Roadrunner Reserve Battery Storage Projects
Consists of two, 200 MW, battery energy storage systems which will facilitate the integration of renewable energy into the electric grid. Each system is capable of storing 800 MW hours of energy, enough to serve approximately 42,000 homes for four hours when deployed at full capacity. TEP will own and operate the systems.
Construction of Roadrunner Reserve 1 has commenced and is scheduled for completion in 2025. In October 2024, TEP filed an application with the ACC requesting approval to defer certain costs associated with owning and operating Roadrunner Reserve 1 for future recovery. TEP cannot predict the timing or outcome of this application.
In August 2024, TEP entered into an engineering, procurement and construction agreement to develop Roadrunner Reserve 2, which is scheduled for completion in 2026.
Vail-to-Tortolita Transmission Project
Includes investment in one circuit of a new double circuit 230 kV transmission line to tie infrastructure into the TEP system, improving service and reliability to customers. Construction commenced in late 2023, and is scheduled for completion in 2027.
Eagle Mountain Pipeline Project
The project consists of a 50-km pipeline expansion to a small-scale LNG facility owned by Woodfibre LNG near Squamish, British Columbia. FortisBC Energy commenced construction of the project in 2023 which is scheduled for completion in 2027.
Tilbury LNG Storage Expansion Project
This project replaces the original LNG storage tank at the Tilbury site and increases the available regasification capacity to provide backup gas supply for lower mainland customers. The regulatory process was adjourned in 2023 in order for FortisBC Energy to prepare further information in support of the CPCN application. FortisBC Energy plans to file additional evidence in late 2024, with a decision from the BCUC expected in 2025.
AMI Project
The project includes replacement of residential, commercial and industrial meters with advanced gas meters to support the safety, resiliency, and efficient operation of FortisBC Energy's gas distribution system. The project will enable remote meter reading and remote shutoff of gas. The CPCN application was approved by the BCUC in 2023, and installation of the advanced meters is expected to commence in 2025 and be substantially complete in 2028.
Tilbury 1B Project
Construction of additional liquefaction and dispensing, including on-shore piping, in support of marine bunkering and to further optimize the Tilbury Phase 1A Expansion Project. This FortisBC Energy project received an Order in Council from the Government of British Columbia in 2017. An initial project scope has been filed with regulators to support the federal impact assessment and provincial environmental assessment required to further expand the Tilbury site.
Additional Investment Opportunities
ITC - MISO LRTP
In September 2024, MISO released a final portfolio outlining LRTP tranche 2.1 investments in the MISO Midwest subregion of approximately US$22 billion.

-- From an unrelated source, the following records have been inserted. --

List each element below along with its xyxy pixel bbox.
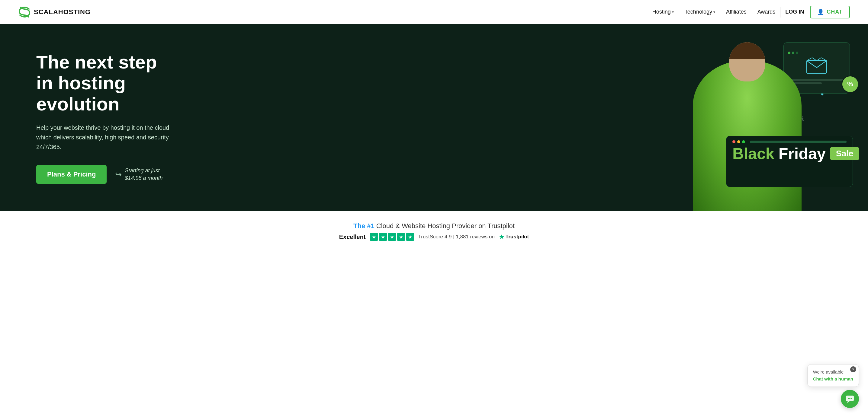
chevron-down-icon: ▾ xyxy=(713,10,715,14)
bf-sale-badge: Sale xyxy=(830,147,860,160)
arrow-curved-icon: ↩ xyxy=(115,170,122,179)
person-icon: 👤 xyxy=(817,9,824,15)
star-3: ★ xyxy=(388,233,396,241)
trust-score-text: TrustScore 4.9 | 1,881 reviews on xyxy=(418,234,495,240)
trustpilot-logo: ★ Trustpilot xyxy=(499,233,529,241)
star-1: ★ xyxy=(370,233,378,241)
nav-technology[interactable]: Technology ▾ xyxy=(685,9,715,15)
trust-bar: The #1 Cloud & Website Hosting Provider … xyxy=(0,211,868,252)
svg-line-2 xyxy=(821,58,827,61)
plans-pricing-button[interactable]: Plans & Pricing xyxy=(36,165,106,184)
nav-awards[interactable]: Awards xyxy=(757,9,776,15)
trustpilot-stars: ★ ★ ★ ★ ★ xyxy=(370,233,414,241)
trust-excellent-label: Excellent xyxy=(339,234,366,241)
star-4: ★ xyxy=(397,233,405,241)
person-head xyxy=(729,42,765,81)
logo-link[interactable]: SCALAHOSTING xyxy=(18,7,91,18)
starting-price-text: Starting at just$14.98 a month xyxy=(125,167,162,182)
hero-right-visual: ✦ ✦ % %/ xyxy=(596,24,868,211)
bf-black-text: Black xyxy=(733,146,774,162)
trust-rating-row: Excellent ★ ★ ★ ★ ★ TrustScore 4.9 | 1,8… xyxy=(339,233,529,241)
trust-title: The #1 Cloud & Website Hosting Provider … xyxy=(353,222,515,230)
trust-title-rest: Cloud & Website Hosting Provider on Trus… xyxy=(376,222,515,230)
nav-hosting[interactable]: Hosting ▾ xyxy=(652,9,674,15)
nav-affiliates[interactable]: Affiliates xyxy=(726,9,747,15)
chevron-down-icon: ▾ xyxy=(672,10,674,14)
navbar: SCALAHOSTING Hosting ▾ Technology ▾ Affi… xyxy=(0,0,868,24)
logo-icon xyxy=(18,7,31,18)
hero-subtitle: Help your website thrive by hosting it o… xyxy=(36,123,175,152)
percent-badge: % xyxy=(841,75,859,93)
nav-links: Hosting ▾ Technology ▾ Affiliates Awards xyxy=(652,9,776,15)
bf-dot-red xyxy=(733,140,736,143)
chat-nav-button[interactable]: 👤 CHAT xyxy=(810,6,850,19)
trustpilot-label: Trustpilot xyxy=(505,234,529,240)
star-5: ★ xyxy=(406,233,414,241)
bf-dot-yellow xyxy=(737,140,740,143)
bf-bar xyxy=(750,141,846,143)
login-button[interactable]: LOG IN xyxy=(785,9,804,15)
trustpilot-star-icon: ★ xyxy=(499,233,504,241)
black-friday-card: Black Friday Sale xyxy=(726,136,853,187)
bf-friday-text: Friday xyxy=(779,146,826,162)
trust-number-one: The #1 xyxy=(353,222,374,230)
hero-section: The next step in hosting evolution Help … xyxy=(0,24,868,211)
logo-text: SCALAHOSTING xyxy=(34,8,91,16)
bf-card-dots xyxy=(733,140,846,143)
nav-divider xyxy=(780,7,780,18)
hero-title: The next step in hosting evolution xyxy=(36,51,175,114)
bf-text-row: Black Friday Sale xyxy=(733,146,846,162)
starting-price: ↩ Starting at just$14.98 a month xyxy=(115,167,162,182)
hero-cta-row: Plans & Pricing ↩ Starting at just$14.98… xyxy=(36,165,175,184)
bf-dot-green xyxy=(742,140,745,143)
bf-black-highlight: Black xyxy=(733,145,774,162)
hero-content: The next step in hosting evolution Help … xyxy=(0,34,211,202)
star-2: ★ xyxy=(379,233,387,241)
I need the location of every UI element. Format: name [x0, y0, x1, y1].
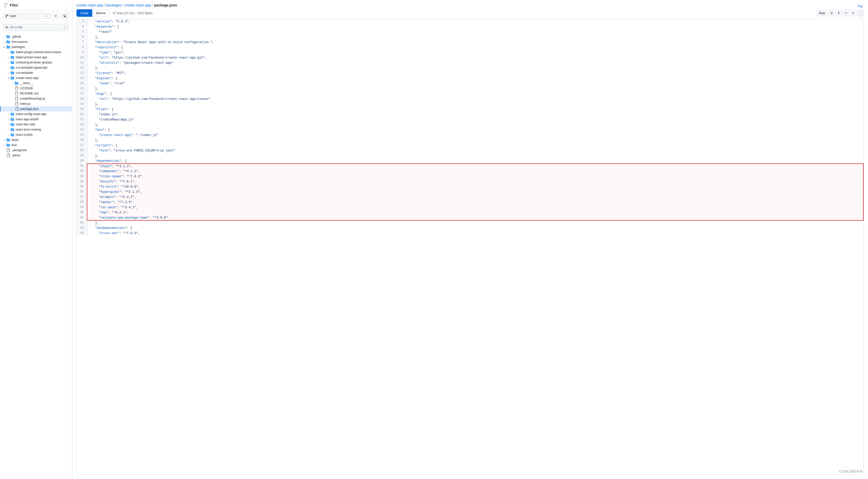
line-code: "index.js", [87, 112, 863, 117]
line-number: 6 [77, 35, 87, 40]
line-code: "fs-extra": "^10.0.0", [87, 184, 863, 190]
tree-item-createReactApp.js[interactable]: createReactApp.js [0, 96, 72, 101]
line-number: 25 [77, 133, 87, 138]
goto-file-label: Go to file [10, 26, 23, 29]
tree-item-create-react-app[interactable]: ▾create-react-app [0, 75, 72, 80]
file-icon [14, 92, 19, 95]
line-number: 15 [77, 81, 87, 86]
file-icon [14, 97, 19, 100]
tree-item-.alexignore[interactable]: .alexignore [0, 148, 72, 153]
tree-item-cra-template-typescript[interactable]: ›cra-template-typescript [0, 65, 72, 70]
branch-name: main [9, 14, 16, 18]
tree-item-label: create-react-app [16, 76, 38, 80]
table-row: 22 "createReactApp.js" [77, 117, 863, 122]
tree-item-react-scripts[interactable]: ›react-scripts [0, 132, 72, 137]
breadcrumb-link[interactable]: packages [106, 3, 122, 7]
caret-icon: › [6, 128, 10, 131]
line-number: 10 [77, 55, 87, 60]
tree-item-__tests__[interactable]: ›__tests__ [0, 80, 72, 86]
tree-item-.alexrc[interactable]: .alexrc [0, 153, 72, 158]
folder-icon [10, 61, 14, 64]
tree-item-react-app-polyfill[interactable]: ›react-app-polyfill [0, 117, 72, 122]
line-number: 30 [77, 159, 87, 164]
search-button[interactable] [61, 13, 69, 20]
tree-item-react-dev-utils[interactable]: ›react-dev-utils [0, 122, 72, 127]
edit-button[interactable]: ✏ [843, 10, 849, 16]
table-row: 42 }, [77, 220, 863, 226]
tree-item-README.md[interactable]: README.md [0, 91, 72, 96]
tree-item-github[interactable]: ›.github [0, 34, 72, 39]
tree-item-docusaurus[interactable]: ›docusaurus [0, 39, 72, 44]
line-code: "semver": "^7.3.5", [87, 200, 863, 205]
file-icon [15, 107, 19, 111]
line-number: 3 [77, 19, 87, 24]
caret-icon: › [2, 139, 6, 141]
add-file-button[interactable] [52, 13, 60, 20]
tree-item-react-error-overlay[interactable]: ›react-error-overlay [0, 127, 72, 132]
folder-icon [10, 66, 14, 69]
breadcrumb-current: package.json [154, 3, 177, 7]
table-row: 18 "url": "https://github.com/facebook/c… [77, 97, 863, 102]
breadcrumb-link[interactable]: create-react-app [76, 3, 103, 7]
more-button[interactable]: ▾ [850, 10, 856, 16]
folder-icon [14, 81, 19, 85]
table-row: 27 "scripts": { [77, 143, 863, 148]
tree-item-index.js[interactable]: index.js [0, 101, 72, 106]
raw-button[interactable]: Raw [816, 10, 828, 16]
table-row: 23 ], [77, 122, 863, 128]
line-code: "commander": "^4.1.1", [87, 169, 863, 174]
line-code: "scripts": { [87, 143, 863, 148]
line-number: 13 [77, 71, 87, 76]
table-row: 38 "semver": "^7.3.5", [77, 200, 863, 205]
tree-item-packages[interactable]: ▾packages [0, 44, 72, 49]
line-code: }, [87, 102, 863, 107]
line-code: "files": [ [87, 107, 863, 112]
fullscreen-button[interactable]: ⛶ [857, 10, 864, 16]
caret-icon: › [6, 61, 10, 64]
table-row: 29 }, [77, 153, 863, 159]
line-number: 26 [77, 138, 87, 143]
line-code: "createReactApp.js" [87, 117, 863, 122]
table-row: 43 "devDependencies": { [77, 226, 863, 231]
tree-item-cra-template[interactable]: ›cra-template [0, 70, 72, 75]
tree-item-babel-preset-react-app[interactable]: ›babel-preset-react-app [0, 55, 72, 60]
download-button[interactable]: ⬇ [835, 10, 842, 16]
branch-icon [5, 14, 8, 18]
goto-file-search[interactable]: Go to file t [3, 24, 69, 31]
tree-item-LICENSE[interactable]: LICENSE [0, 86, 72, 91]
branch-selector[interactable]: main [3, 13, 51, 19]
table-row: 30 "dependencies": { [77, 159, 863, 164]
line-number: 24 [77, 128, 87, 133]
tree-item-eslint-config-react-app[interactable]: ›eslint-config-react-app [0, 111, 72, 117]
top-link[interactable]: Top [858, 4, 863, 8]
breadcrumb-link[interactable]: create-react-app [125, 3, 151, 7]
tree-item-test[interactable]: ›test [0, 142, 72, 148]
tab-code[interactable]: Code [76, 9, 92, 17]
caret-icon: › [2, 144, 6, 146]
folder-icon [6, 143, 10, 147]
line-code: "bin": { [87, 128, 863, 133]
table-row: 14 "engines": { [77, 76, 863, 81]
line-code: }, [87, 220, 863, 226]
line-number: 37 [77, 195, 87, 200]
caret-icon: ▾ [2, 46, 6, 48]
line-number: 16 [77, 86, 87, 91]
folder-icon [10, 71, 14, 75]
tree-item-babel-plugin-named-asset-import[interactable]: ›babel-plugin-named-asset-import [0, 49, 72, 55]
tree-item-package.json[interactable]: package.json [0, 106, 72, 111]
file-icon [6, 148, 10, 152]
tab-blame[interactable]: Blame [92, 9, 110, 17]
line-code: "cross-spawn": "^7.0.3", [87, 174, 863, 179]
sidebar-title: Files [10, 3, 18, 7]
table-row: 26 }, [77, 138, 863, 143]
table-row: 24 "bin": { [77, 128, 863, 133]
line-code: }, [87, 138, 863, 143]
line-number: 32 [77, 169, 87, 174]
tree-item-label: babel-preset-react-app [16, 56, 47, 59]
tree-item-tasks[interactable]: ›tasks [0, 137, 72, 142]
line-number: 33 [77, 174, 87, 179]
code-area[interactable]: 3 "version": "5.0.1",4 "keywords": [5 "r… [76, 19, 864, 475]
tree-item-confusing-browser-globals[interactable]: ›confusing-browser-globals [0, 60, 72, 65]
table-row: 31 "chalk": "^4.1.2", [77, 164, 863, 169]
copy-button[interactable]: ⧉ [829, 10, 834, 16]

MISO board approval of the portfolio is expected in December 2024. ITC estimates at least US$3 billion in capital expenditures for the MISO tranche 2.1 projects located in Michigan and Minnesota where ROFRs are in effect. The majority of this investment is expected beyond 2029.
FortisBC Energy - LNG
During 2024, provincial and federal environmental assessment certificates were issued for the Tilbury Marine Jetty project. The construction of the jetty supports further expansion of FortisBC's Tilbury LNG facility, which is uniquely positioned to meet customer demand for LNG. The site is scalable, can accommodate additional storage and liquefaction equipment and is close to international shipping lanes. Once constructed, the jetty would utilize FortisBC Energy's assets at the Tilbury site, including the Tilbury Phase 1B Expansion Project yet to be constructed, to service marine bunkering.
BUSINESS RISKS
The Corporation's business risks remain substantially unchanged from those disclosed in its 2023 Annual MD&A. See "Regulatory Matters" on page 11 and "Outlook" on page 21 for applicable updates.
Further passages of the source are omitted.